Port-au-Prince sta protestando contro Jovenel Moïse il cui mandato sarebbe dovuto giungere al termine il 7 febbraio 2021. Ma il presidente sostiene di avere ancora un anno per stare alla guida del Paese e ha liquidato il parlamento. L’ennesima crisi politica nel Paese più povero dell’America Latina
Da settimane continuano gli scontri ad Haiti. Dopo le proteste del 14 febbraio, in migliaia sono scesi per le strade della capitale, Port-au-Prince, e di altre città per protestare contro il governo del presidente Jovenel Moïse.
Domenica 21 alcuni ufficiali della polizia, domandando condizioni di lavoro migliore, hanno circondato il quartier generale dell’esercito e aperto il fuoco. Il governo ha definito l’attacco “un tentativo di colpo di stato” e le forze armate hanno parlato di “situazione di guerra”: 23 persone sono state arrestate, incluso un giudice della Corte Suprema. Lunedì gli oppositori del governo hanno bloccato le strade chiave della città, spargendo mattoni, bruciando pneumatici e rovesciando carretti dei gelati nelle strade che portano alla casa del presidente.

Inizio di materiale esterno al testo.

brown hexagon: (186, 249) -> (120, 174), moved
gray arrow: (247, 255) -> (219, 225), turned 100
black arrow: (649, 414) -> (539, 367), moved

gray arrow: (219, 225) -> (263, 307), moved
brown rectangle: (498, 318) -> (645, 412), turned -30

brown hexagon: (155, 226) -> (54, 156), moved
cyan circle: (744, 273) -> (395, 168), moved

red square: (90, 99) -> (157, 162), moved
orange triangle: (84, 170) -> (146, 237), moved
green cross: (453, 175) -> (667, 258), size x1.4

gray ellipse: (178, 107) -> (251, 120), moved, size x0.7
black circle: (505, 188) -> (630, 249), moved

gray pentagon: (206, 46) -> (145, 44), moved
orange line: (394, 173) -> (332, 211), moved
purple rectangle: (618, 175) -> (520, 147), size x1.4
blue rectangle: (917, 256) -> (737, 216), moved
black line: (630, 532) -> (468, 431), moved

La polizia ha risposto sparando gas lacrimogeni su centinaia di manifestanti che stavano marciando contro Moïse e ha attaccato i giornalisti che seguivano la manifestazione per poi sgomberare violentemente la folla; in diverse occasioni, è stata vista caricare membri della stampa chiaramente identificati.

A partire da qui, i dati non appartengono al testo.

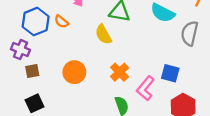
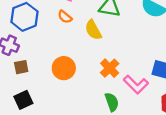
orange semicircle: (61, 22) -> (65, 17), moved
pink L-shape: (145, 88) -> (136, 85), turned -85

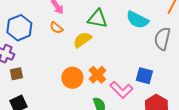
yellow semicircle: (93, 30) -> (82, 40), turned 84
orange circle: (64, 68) -> (72, 78), moved

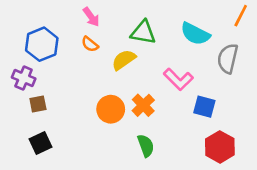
pink L-shape: (121, 90) -> (178, 79), moved

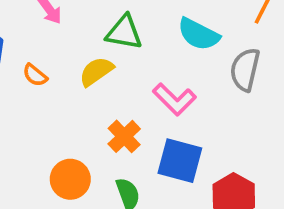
orange semicircle: (90, 44) -> (35, 75), moved
blue square: (204, 107) -> (180, 161), moved, size x1.4
orange circle: (111, 109) -> (70, 179), moved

La causa dei disordini è una disputa sulla legittimità del presidente Moïse. L’opposizione, infatti, sostiene che il mandato quinquennale sia giunto al termine il 7 febbraio 2021, cinque anni esatti da quando il suo predecessore, Michael Martelly, si è dimesso. Ma Moïse sostiene di avere ancora un anno a disposizione, dato che non è entrato in carica fino al febbraio 2017. Aveva infatti vinto il primo turno delle elezioni nell’ottobre 2015, ma queste erano state annullate per sospetti di frode e il ballottaggio presidenziale era stato rimandato più volte. Un nuovo voto si era tenuto nel novembre 2016 e aveva visto Moïse vincere con il 55,6% dei voti, entrando ufficialmente in carica il 7 febbraio 2017.

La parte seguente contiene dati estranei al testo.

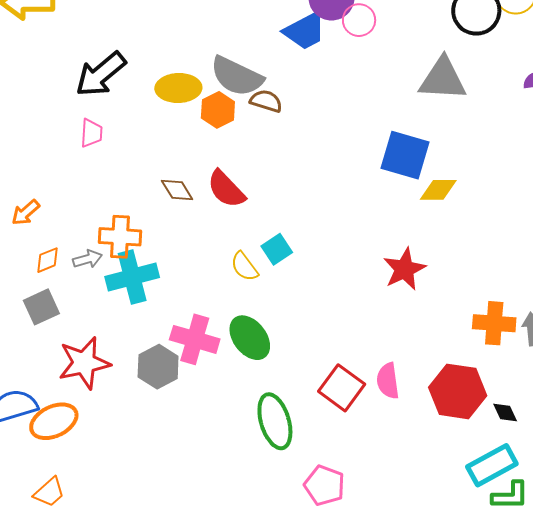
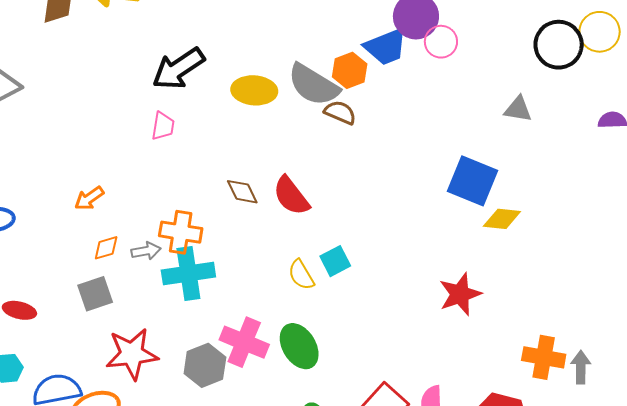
gray triangle: (443, 79) -> (518, 109), size x0.6
orange hexagon: (218, 110) -> (350, 70), moved

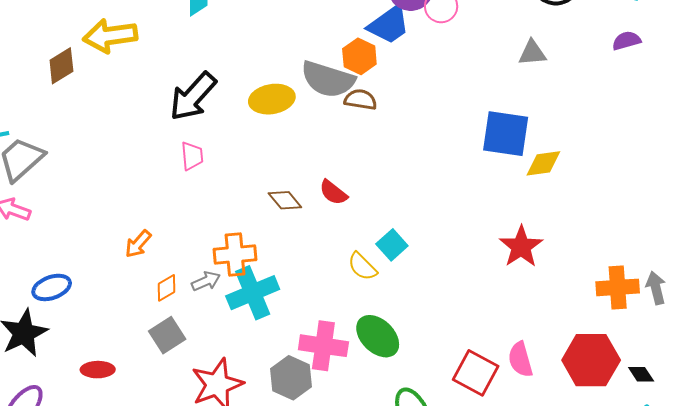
red semicircle: (291, 196) -> (333, 192), size x0.7

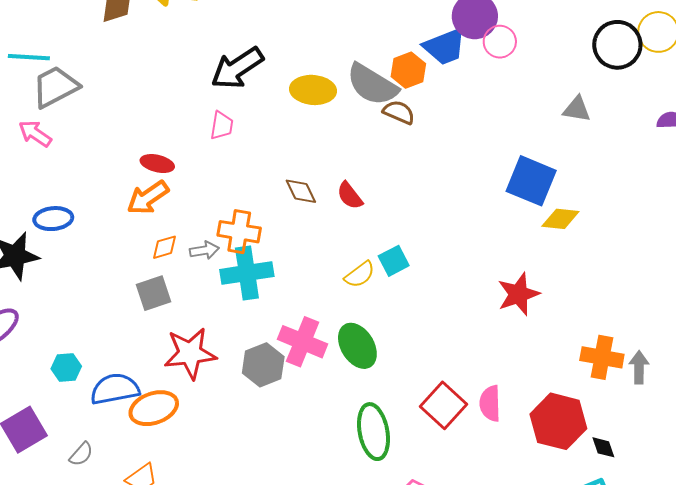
orange arrow: (138, 244) -> (148, 198), size x1.4
yellow semicircle: (362, 267) -> (360, 275), turned -96
red ellipse: (98, 370) -> (157, 164), moved

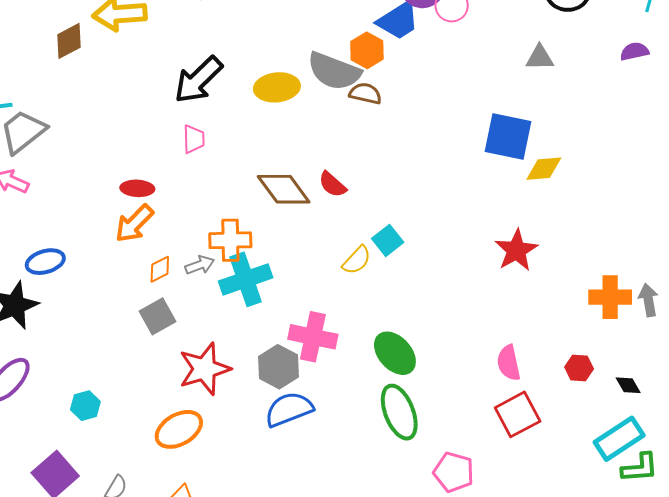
brown diamond: (301, 191) -> (284, 189), size x1.6
green ellipse: (357, 346) -> (395, 353), moved
blue semicircle: (115, 389) -> (289, 409), moved
red square: (443, 405) -> (518, 414), moved, turned 30
red hexagon: (558, 421) -> (579, 368), size x0.5

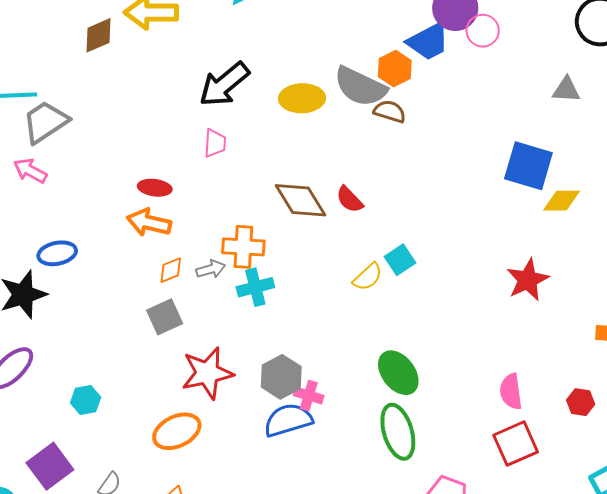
orange arrow: (134, 224) -> (149, 223), turned 54
cyan cross: (246, 279) -> (255, 287), size x0.7
pink cross: (313, 337) -> (309, 396), moved, size x0.6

Il capo dello Stato, 52 anni, sta governando per decreto presidenziale da più di un anno dopo aver sciolto la maggioranza del parlamento nel gennaio 2020, in mezzo a un ritardo nelle elezioni legislative dovuto allo stallo politico e alle proteste che hanno paralizzato il Paese nel 2019. Ma l’opposizione anti-Moïse – composta da partiti politici ma anche da gruppi religiosi e della società civile, membri della magistratura e organizzazioni per i diritti umani – condanna la sua amministrazione come corrotta e irresponsabile e lo accusa di aver prolungato illegalmente il suo mandato.
Il presidente ha recentemente emesso dei decreti che hanno di fatto rimosso i giudici dalla Corte suprema, in violazione della Costituzione. Ha anche formato un consiglio elettorale e un comitato di consultazione per preparare una nuova Costituzione, per la quale prevede di tenere un referendum il 25 aprile, in quanto considerata ” una delle fonti delle crisi sociali, economiche e politiche che il Paese sta attualmente vivendo”.
Inoltre, come parte delle sue riforme, Moïse intende eliminare la posizione di primo ministro, una carica che secondo lui darebbe troppo potere a qualcuno che non è stato eletto direttamente; ma – secondo la Costituzione di Haiti – il primo ministro è responsabile nei confronti del Parlamento e non può essere licenziato dal presidente. Questa grave crisi politica è l’ennesima pagina nera per un Paese che resta uno dei più poveri al mondo. Il popolo haitiano sta cercando il sostegno della comunità internazionale, ma gli Stati Uniti e l’Organizzazione degli Stati Americani ancora non riconoscono la fine del mandato di Moïse.